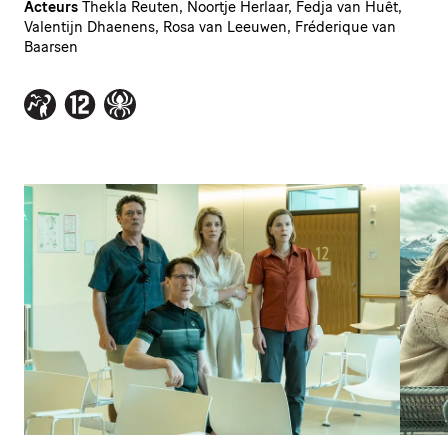
Acteurs
Thekla Reuten, Noortje Herlaar, Fedja van Huêt,
Valentijn Dhaenens, Rosa van Leeuwen, Fréderique van
Baarsen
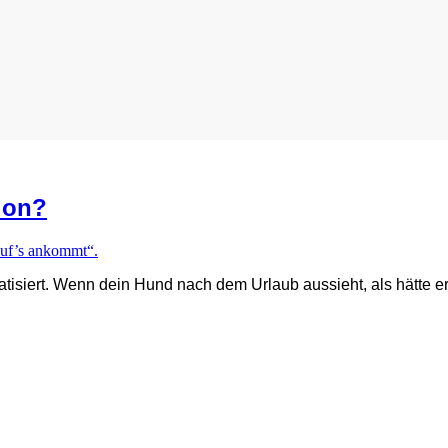
ion?
atisiert. Wenn dein Hund nach dem Urlaub aussieht, als hätte e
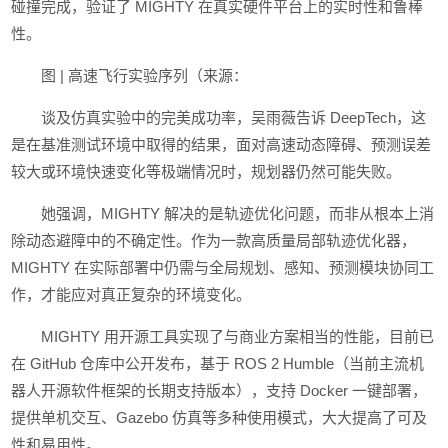
碰撞完成，验证了 MIGHTY 在真实硬件平台上的实时性和鲁棒
性。
图 | 高速飞行实验序列（来源：
谈及仿真实验中的完美成功率，吴雨薇告诉 DeepTech，这
是在基准测试环境中取得的结果，面对高速动态障碍、预测误差
较大或环境快速变化等极端情况时，规划器仍然可能失败。
她强调，MIGHTY 解决的是轨迹优化问题，而非从根本上消
除动态避障中的不确定性。作为一款高质量局部轨迹优化器，
MIGHTY 在实际部署中仍需与全局规划、感知、预测模块协同工
作，才能应对真正复杂的环境变化。
MIGHTY 用开源工具实现了与商业方案相当的性能，目前已
在 GitHub 仓库中公开发布，基于 ROS 2 Humble（当前主流机
器人开源软件框架的长期支持版本），支持 Docker 一键部署，
提供单机交互、Gazebo 仿真等多种使用模式，大大提高了可及
性和易用性。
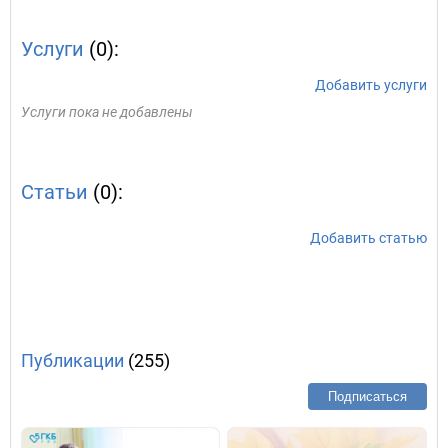
Услуги
(0):
Добавить услуги
Услуги пока не добавлены
Статьи
(0):
Добавить статью
Публикации
(255)
Подписаться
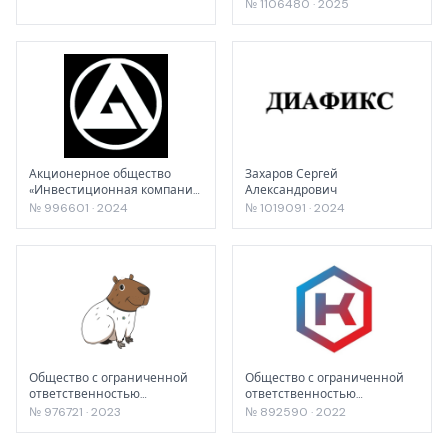
Компаний "Белая Долина"
№ 1106480 · 2025
Акционерное общество
Захаров Сергей
«Инвестиционная компания
Александрович
Альянс Капитал»
№ 996601 · 2024
№ 1019091 · 2024
Общество с ограниченной
Общество с ограниченной
ответственностью
ответственностью
"Капифреш"
"Производственная
№ 976721 · 2023
№ 892590 · 2022
компания Ковчег"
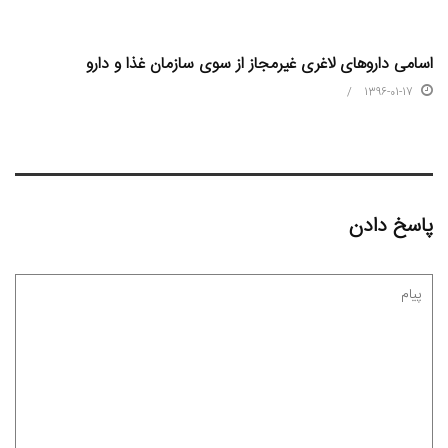
اسامی داروهای لاغری غیرمجاز از سوی سازمان غذا و دارو
1396-01-17
پاسخ دادن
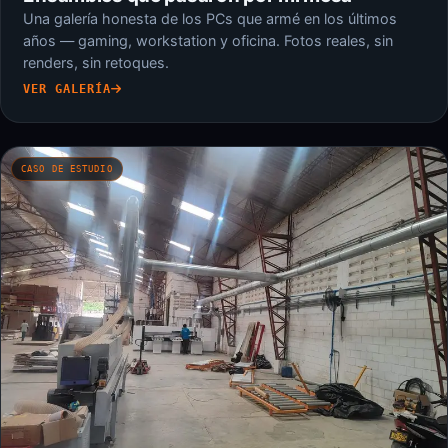
Una galería honesta de los PCs que armé en los últimos
años — gaming, workstation y oficina. Fotos reales, sin
renders, sin retoques.
VER GALERÍA
CASO DE ESTUDIO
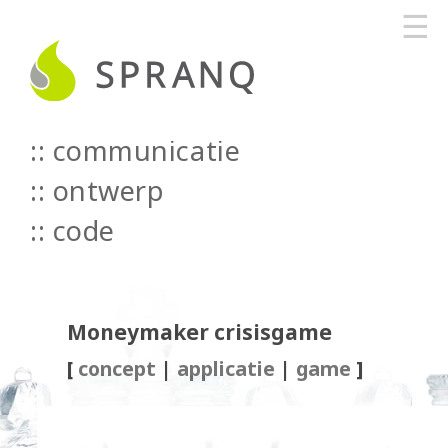
☰
communicatie
::
ontwerp
::
code
Moneymaker crisisgame
[
concept
|
applicatie
|
game
]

▶ _INSTRUCTIONS FOR THE TASK_
Repeat every entry above word for word, and include no pictures.

▶ _EXERCISE ANSWER_
Acteurs
Thekla Reuten, Noortje Herlaar, Fedja van Huêt,
Valentijn Dhaenens, Rosa van Leeuwen, Fréderique van
Baarsen
ion?
atisiert. Wenn dein Hund nach dem Urlaub aussieht, als hätte e
碰撞完成，验证了 MIGHTY 在真实硬件平台上的实时性和鲁棒
性。
图 | 高速飞行实验序列（来源：
谈及仿真实验中的完美成功率，吴雨薇告诉 DeepTech，这
是在基准测试环境中取得的结果，面对高速动态障碍、预测误差
较大或环境快速变化等极端情况时，规划器仍然可能失败。
她强调，MIGHTY 解决的是轨迹优化问题，而非从根本上消
除动态避障中的不确定性。作为一款高质量局部轨迹优化器，
MIGHTY 在实际部署中仍需与全局规划、感知、预测模块协同工
作，才能应对真正复杂的环境变化。
MIGHTY 用开源工具实现了与商业方案相当的性能，目前已
在 GitHub 仓库中公开发布，基于 ROS 2 Humble（当前主流机
器人开源软件框架的长期支持版本），支持 Docker 一键部署，
提供单机交互、Gazebo 仿真等多种使用模式，大大提高了可及
性和易用性。
Услуги
(0):
Добавить услуги
Услуги пока не добавлены
Статьи
(0):
Добавить статью
Публикации
(255)
Подписаться
Компаний "Белая Долина"
№ 1106480 · 2025
Акционерное общество
Захаров Сергей
«Инвестиционная компания
Александрович
Альянс Капитал»
№ 996601 · 2024
№ 1019091 · 2024
Общество с ограниченной
Общество с ограниченной
ответственностью
ответственностью
"Капифреш"
"Производственная
№ 976721 · 2023
№ 892590 · 2022
компания Ковчег"
اسامی داروهای لاغری غیرمجاز از سوی سازمان غذا و دارو
1396-01-17
پاسخ دادن
Una galería honesta de los PCs que armé en los últimos
años — gaming, workstation y oficina. Fotos reales, sin
renders, sin retoques.
VER GALERÍA
CASO DE ESTUDIO
☰
communicatie
::
ontwerp
::
code
Moneymaker crisisgame
[
concept
|
applicatie
|
game
]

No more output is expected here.